Auf seine Worte folgte ein Schweigen, von dem Raylan nicht sagen konnte, wie lange es anhielt. Ob die Zeit unter diesen Umständen noch wichtig war, bezweifelte er jedoch, weshalb er stattdessen in die Ferne schaute.

Irgendwann, als Raylan längst keine Erwiderung seitens Tim mehr erwartete, erhob dieser schließlich erneut die Stimme. „Mein alter Herr hat mich damals mit meinem Freund erwischt – wenn man den Kerl, den man zum ersten Mal mit fünfzehn küsst, denn einen Freund nennen kann.“ Raylan konnte ihn mit den Schultern zucken sehen, als er bequem in seinem Stuhl saß, aber die Hände keine Sekunde von seinem Scharfschützengewehr nahm.

„Dein Vater war nicht angetan, nehme ich an“, antwortete Raylan, als Tim abermals ins Schweigen verfiel. Es wirkte beinahe so, als wollte er eigentlich nicht darüber sprechen, musste es aber vielleicht einfach loswerden. Das würde zumindest erklären, warum es Chemikalien im Boden und lebende Tote brauchte, damit Raylan erfuhr, dass Tim scheinbar auf das eigene Geschlecht stand. Wirklich überraschen tat es ihn nicht. Vielleicht lag es daran, dass er Tim noch nie mit einer Frau – eigentlich mit niemandem wirklich – romantisch involviert erlebt hatte oder einfach daran, dass Raylan das Liebesleben seiner Mitmenschen nicht weniger egal sein könnte.

Neben ihm stieß Tim ein freudloses Lachen aus. „Nicht angetan ist eine schöne Umschreibung. Wir haben uns noch nie gut verstanden, aber danach hat er mir das Leben zur Hölle gemacht.“

„Und deswegen bist du nach der Schule zu den Army Rangers gerannt.“ Es ergab absolut keinen Sinn, andererseits... was machte schon jetzt noch wirklichen Sinn? Tote Familienangehörige, die durch die Straßen wanderten? Art, der heute morgen mit einer Gruppe Freiwilliger losgezogen und seitdem nicht mehr gesehen worden war? Oder Rachel, die ebenfalls spurlos verschwunden war? An Winona und das Baby wollte Raylan erst gar nicht denken.

„Wenn der eigene Vater nicht damit umgehen kann, dann kann es wohl kaum einer. Hab ich zumindest immer gedacht“, murmelte Tim im nonchalanten Ton.

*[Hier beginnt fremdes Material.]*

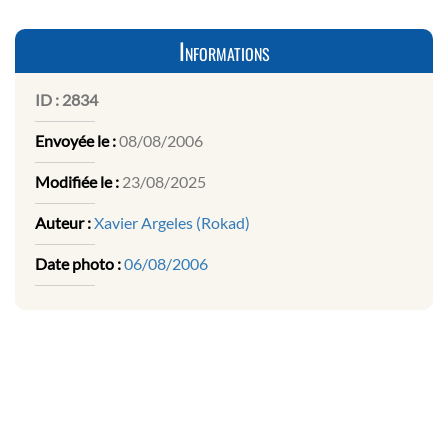
Informations
ID :
2834
Envoyée le :
08/08/2006
Modifiée le :
23/08/2025
Auteur :
Xavier Argeles (Rokad)
Date photo :
06/08/2006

Wahrscheinlich war er diese Worte in seinen Gedanken schon tausend Mal durchgegangen, was erklären würde, warum er die Gleichgültigkeit perfekt hinbekam. „Es war auch eher eine spontane Entscheidung, als dieser eine Kerl in unserer Schule einen Vortrag gehalten hat. Er war sehr überzeugend.“

Nun drehte Raylan ihm das Gesicht zu und musterte ihn für einige Sekunden. „Und das erzählst du ausgerechnet mir?“

„Du bist gerade hier, Raylan.“

Dazu konnte dieser nicht viel sagen. Es stimmte. Raylan war gerade hier, genauso wie Tim es war. Wann hatte es angefangen, dass sie sich immer öfter an demselben Ort aufhielten? Raylan vermochte sich beim besten Willen nicht daran zu erinnern. Doch egal, wohin er ging oder was er tat, Tim schien immer an seiner Seite zu sein. Er war wirklich wie ein Schatten. Ob Tim sich ihm auch anschließen würde, wenn Raylan sich entscheiden sollte, dass er Art suchen gehen würde? Wenn er eine zweite Gruppe hinaus auf die Straßen führen würde, um nach Nahrungsmitteln schauen zu gehen? Um zu sehen, ob sie irgendwie aus Lexington herauskommen konnten?

„Würdest du mit mir kommen?“

Nicht ein Muskel in Tims Gesicht zuckte und auch sonst gab keine Reaktion Aufschluss darüber, ob er den Zusammenhang seiner Worte erahnen konnte oder nicht. „Wie es mir scheint, folge ich dir seit einer Weile so gut wie überall hin.“

Raylan nickte langsam. Offensichtlich war dieser Umstand auch an Tim nicht vorbeigegangen, was bedeutete, dass Raylan es sich nicht eingebildet hatte. Stören tat er sich daran ebenfalls nicht, denn es war angenehm in dieser radikal veränderten Welt eine Konstante zu haben.

Und als die ersten Regentropfen zu fallen begannen und Tim keine Anstalten zum Aufstehen machte, sank Raylan tiefer in seinen Stuhl und zog seinen Cowboyhut entspannt über die Augen. „Du weißt aber, dass ich zu alt für dich bin, oder?“

„Natürlich“, antwortete Tim trocken und Raylan konnte spüren, wie sich seine eigenen Mundwinkel unter dem Hut ein Stückchen hoben.